Dopo il costante incremento degli ultimi anni, nel 2020 i dividendi distribuiti dalle aziende europee hanno registrato un forte calo. Allianz Global Investor stima che, per effetto della crisi causata dal coronavirus, lo scorso anno complessivamente le società dell’indice azionario Msci Europe abbiano distribuito poco meno di 290 miliardi di euro rispetto ai circa 360 miliardi del 2019. Sebbene i dividendi pagati in un determinato esercizio dipendano di norma dagli utili dell’anno precedente, nel 2020 molte società li hanno ridotti o addirittura sospesi in via precauzionale. In alcuni casi le aziende non erano autorizzate ad effettuare distribuzioni poiché avevano ricevuto aiuti statali nel quadro della crisi da Covid. Nel complesso, lo scorso anno hanno pagato dividendi meno di tre aziende europee su quattro, rispetto ad oltre il 90% degli anni precedenti.

Nel 2021 i dividendi distribuiti dalle società dell’Msci Europe dovrebbero tornare ad aumentare. “Come per l’economia, non prevediamo una ripresa a V della distribuzione dei dividendi nel 2021, ma solo un recupero parziale rispetto alla precedente flessione”, spiega Jörg de Vries-Hippen, Cio Equity Europe di Allianz Global Investors.
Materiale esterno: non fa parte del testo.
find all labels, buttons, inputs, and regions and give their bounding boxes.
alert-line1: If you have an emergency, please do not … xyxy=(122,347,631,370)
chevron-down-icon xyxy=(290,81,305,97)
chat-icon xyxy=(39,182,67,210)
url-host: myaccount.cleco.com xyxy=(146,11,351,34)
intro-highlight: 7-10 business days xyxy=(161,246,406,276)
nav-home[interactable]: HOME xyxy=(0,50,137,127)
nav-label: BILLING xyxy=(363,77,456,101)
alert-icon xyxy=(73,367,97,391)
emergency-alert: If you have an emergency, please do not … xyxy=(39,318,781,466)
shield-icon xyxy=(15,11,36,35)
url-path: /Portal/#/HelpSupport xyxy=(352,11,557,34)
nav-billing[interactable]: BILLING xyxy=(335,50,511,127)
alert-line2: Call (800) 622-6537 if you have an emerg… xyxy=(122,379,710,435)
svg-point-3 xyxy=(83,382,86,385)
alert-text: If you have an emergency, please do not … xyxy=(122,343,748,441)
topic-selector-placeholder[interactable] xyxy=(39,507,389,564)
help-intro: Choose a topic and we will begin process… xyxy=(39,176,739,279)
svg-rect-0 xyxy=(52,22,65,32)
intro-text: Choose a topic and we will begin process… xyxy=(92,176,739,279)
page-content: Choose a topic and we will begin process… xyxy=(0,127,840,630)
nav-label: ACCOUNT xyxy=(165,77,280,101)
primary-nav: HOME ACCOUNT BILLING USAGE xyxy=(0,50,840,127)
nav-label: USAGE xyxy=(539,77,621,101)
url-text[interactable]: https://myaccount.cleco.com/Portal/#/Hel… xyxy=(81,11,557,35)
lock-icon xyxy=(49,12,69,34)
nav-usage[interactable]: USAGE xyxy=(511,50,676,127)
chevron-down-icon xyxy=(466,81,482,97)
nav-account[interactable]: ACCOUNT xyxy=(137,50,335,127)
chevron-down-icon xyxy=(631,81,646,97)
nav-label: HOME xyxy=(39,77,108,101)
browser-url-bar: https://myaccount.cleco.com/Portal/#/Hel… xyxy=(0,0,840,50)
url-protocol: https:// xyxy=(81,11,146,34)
In cifre: al calo del 20% circa registrato nel 2020 probabilmente seguirà un incremento del 15% circa quest’anno, si passerà cioè da circa 290 a circa 330 miliardi euro. “Secondo le nostre attese per tornare ai livelli pre-crisi bisognerà attendere almeno il 2022. E non dimentichiamo le differenze esistenti fra un settore e l’altro. Sanità e utility, ad esempio, sono riuscite ad aumentare le distribuzioni durante la crisi e continueranno probabilmente su questa strada anche in futuro. Altri comparti invece hanno attraversato maggiori difficoltà nel 2020. Verosimilmente, le società attive nei beni di consumo ciclici e nei beni industriali potranno incrementare i dividendi solo a fronte di una generale ripresa economica, e le distribuzioni di settori come energia e servizi finanziari con ogni probabilità resteranno inferiori ai livelli massimi precedenti”, aggiunge de Vries-Hippen.
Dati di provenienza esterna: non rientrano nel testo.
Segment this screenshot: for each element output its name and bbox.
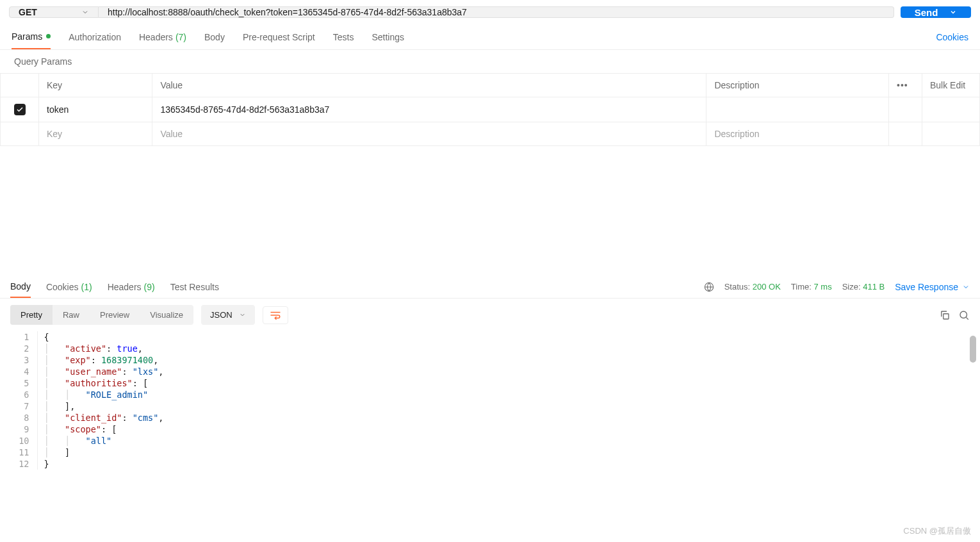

Nonostante la forte flessione, anche nel 2020 i dividendi europei hanno continuato a rappresentare una componente sostanziale dei rendimenti azionari. Per effetto della riduzione delle distribuzioni, in Europa nella seconda metà del 2020 il dividend yield è sceso intorno al 2,75%, una riduzione di quasi un punto percentuale rispetto al 2019. In ogni caso, si tratta di un livello ancora nettamente superiore ai rendimenti nominali di molti titoli obbligazionari. I Bund tedeschi a 10 anni, ad esempio, per tutto il 2020 hanno offerto un rendimento leggermente negativo.

L’importanza dei dividendi risulta ancora più evidente in un orizzonte di lungo periodo. Hans-Jörg Naumer, Head of Capital Market Analysis e autore dell’Allianz Global Investors Dividend Study 2021, sottolinea come “I dividendi conferiscono stabilità a molti portafogli, soprattutto in anni di andamento negativo delle quotazioni, poiché possono compensare le perdite sul fronte dei prezzi, totalmente o parzialmente. Inoltre, per effetto della politica di distribuzione di molte società, i dividendi pagati sono meno volatili dei profitti, un fattore che contribuisce a stabilizzare il rendimento complessivo delle azioni”. In Europa, la cultura dei dividendi è molto più radicata che negli USA e in Asia. Tra il 1975 e la fine del 2020, i dividendi hanno rappresentato circa il 35% del rendimento azionario complessivo. “Per gli investitori quindi i dividendi rivestono ancora un’importanza fondamentale”, aggiunge Naumer, “Con il coronavirus la financial repression è entrata in una nuova fase. I tassi di interesse negativi ci accompagneranno ancora a lungo. Continua quindi la ricerca di rendimento”.